Коновал покосился на Василису, выпил стаканчик и закашлялся. Василиса пихала ему уже в руки кусок булки.
– Закусите вот скорей булочкой. Трудно оно после вчерашняго-то проходит. Булочка чистая, давеча только к чаю брала, добавила она.
– Чистая! Поди уж опакостила. – Потому это ваше самое любезное дело, сказал коновал, но взял кусок булки, понюхал его и начал жевать.
– Огурца-бы вам солененького… Огурцом-то оно лучше, да я-то, дура, забыла.
– Известно дура. А то кто-же?
Василиса замолчала и продолжала убирать комнату. Коновал сидел на постели и смотрел как мелькали её голые, полные локти, как изгибался стан. От выпитого вина в голове его сделалось легче. «А ведь баба-то важнец! Вишь сдобья-то сколько!» подумалось ему и он осклабился. «И работящая какая! Так шаром и катается».
– Василиса, хочешь я в тебя эту змею впущу? – сказал он наконец, указывая на подоконник, прищурил глаз и улыбнулся.

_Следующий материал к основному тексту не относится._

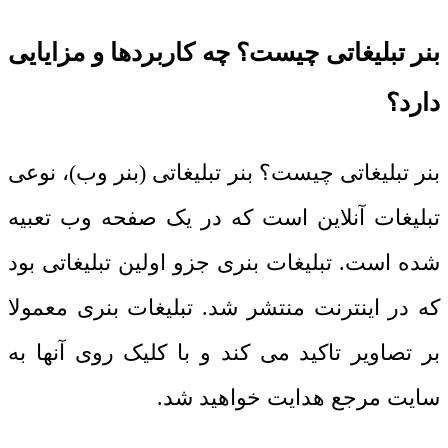
بنر تبلیغاتی چیست؟ چه کاربردها و مزایایی
دارد؟
بنر تبلیغاتی چیست؟ بنر تبلیغاتی (بنر وب)، نوعی
تبلیغات آنلاین است که در یک صفحه وب تعبیه
شده است. تبلیغات بنری جزو اولین تبلیغاتی بود
که در اینترنت منتشر شد. تبلیغات بنری معمولا
بر تصاویر تاکید می کند و با کلیک روی آنها به
سایت مرجع هدایت خواهید شد.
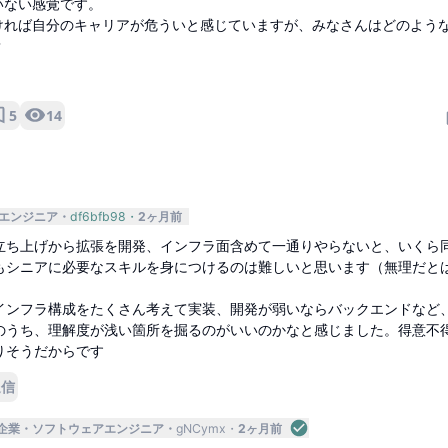
いない感覚です。
ければ自分のキャリアが危ういと感じていますが、みなさんはどのよう
？
5
14
エンジニア
df6bfb98
2ヶ月前
立ち上げから拡張を開発、インフラ面含めて一通りやらないと、いくら
もシニアに必要なスキルを身につけるのは難しいと思います（無理だと
インフラ構成をたくさん考えて実装、開発が弱いならバックエンドなど
のうち、理解度が浅い箇所を掘るのがいいのかなと感じました。得意不
りそうだからです
返信
企業
ソフトウェアエンジニア
gNCymx
2ヶ月前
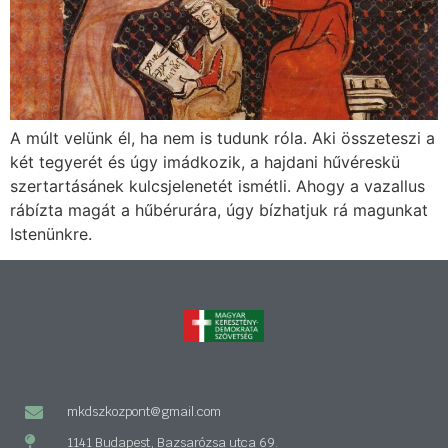
A múlt velünk él, ha nem is tudunk róla. Aki összeteszi a
két tegyerét és úgy imádkozik, a hajdani hűvéreskü
szertartásánek kulcsjelenetét ismétli. Ahogy a vazallus
rábízta magát a hűbérurára, úgy bízhatjuk rá magunkat
Istenünkre.
mkdszkozpont@gmail.com
1141 Budapest, Bazsarózsa utca 69.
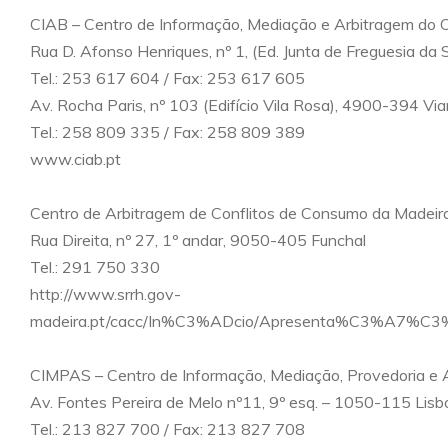
CIAB – Centro de Informação, Mediação e Arbitragem do C
Rua D. Afonso Henriques, nº 1, (Ed. Junta de Freguesia d
Tel.: 253 617 604 / Fax: 253 617 605
Av. Rocha Paris, nº 103 (Edifício Vila Rosa), 4900-394 Vi
Tel.: 258 809 335 / Fax: 258 809 389
www.ciab.pt
Centro de Arbitragem de Conflitos de Consumo da Madeir
Rua Direita, nº 27, 1º andar, 9050-405 Funchal
Tel.: 291 750 330
http://www.srrh.gov-
madeira.pt/cacc/In%C3%ADcio/Apresenta%C3%A7%C3%A
CIMPAS – Centro de Informação, Mediação, Provedoria e 
Av. Fontes Pereira de Melo nº11, 9º esq. – 1050-115 Lisb
Tel.: 213 827 700 / Fax: 213 827 708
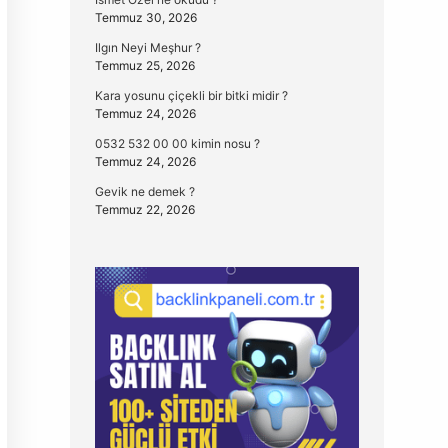
Temmuz 30, 2026
Ilgın Neyi Meşhur ?
Temmuz 25, 2026
Kara yosunu çiçekli bir bitki midir ?
Temmuz 24, 2026
0532 532 00 00 kimin nosu ?
Temmuz 24, 2026
Gevik ne demek ?
Temmuz 22, 2026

Заметив улыбку, Василиса приободрилась. Это была первая улыбка в разговоре с ней, со дня его переселения на квартиру.
– Зачем-же, Данило Кузьмич, этакую нечесть в меня впускать? отвечала она. – Мы знаем, вы люди умные, все можете, только зачем-же?
– Знамо дело, все могу. Захочу, так и изсушить могу. Вот как эта угриная шкура будешь.